Dr McShine served at the newly-founded Trinidad Co-operative Bank for 32 years, 28 of which he was President of the Board. During these years, the Bank became known as the “Poor Man’s Friend”, allowing persons with low incomes to participate in its goals of “Thrift and Co-operation”. The Bank pioneered low-cost housing in Trinidad and, in his honour, one of its housing settlements in Belmont was named McShine Terrace.
He was a founding member of the Board of Industrial Training which was established in 1931. As Chairman of the Board, he led the establishment, in 1943, of the first full-time technical school, located in San Fernando. Many of the school’s graduates entered the petroleum and sugar industries.
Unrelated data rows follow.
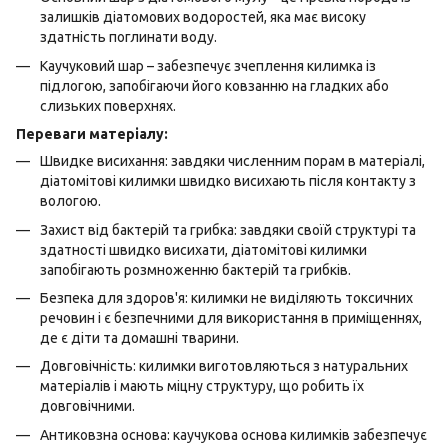
залишків діатомових водоростей, яка має високу
здатність поглинати воду.
Каучуковий шар – забезпечує зчеплення килимка із
підлогою, запобігаючи його ковзанню на гладких або
слизьких поверхнях.
Переваги матеріалу:
Швидке висихання: завдяки численним порам в матеріалі,
діатомітові килимки швидко висихають після контакту з
вологою.
Захист від бактерій та грибка: завдяки своїй структурі та
здатності швидко висихати, діатомітові килимки
запобігають розмноженню бактерій та грибків.
Безпека для здоров'я: килимки не виділяють токсичних
речовин і є безпечними для використання в приміщеннях,
де є діти та домашні тварини.
Довговічність: килимки виготовляються з натуральних
матеріалів і мають міцну структуру, що робить їх
довговічними.
Антиковзна основа: каучукова основа килимків забезпечує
Dr McShine had, however, decided early on that he could best help his country through entry into politics. In 1914, when the City Council of Port-of-Spain was re-established, he was among its first elected members. He was a member of the Council for 14 years, and was elected Mayor from 1921 to 1922 and Deputy Mayor on three occasions between 1920 and 1926. Due to his efforts, a piped water system was installed on Laventille Hill. The McShine Reservoir still services the area today. He also served as an unofficial member of the Legislative Council from 1921 to 1943 and an appointed member of the Executive Council from 1937 to 1943.
Upon retirement, His Majesty, George VI declared that Dr McShine would retain the title “The Honourable”. He also received the Order of the British Empire and later the title Commander of the Most Excellent Order of the British Empire.
Dr Arthur McShine died on 4th August, 1948.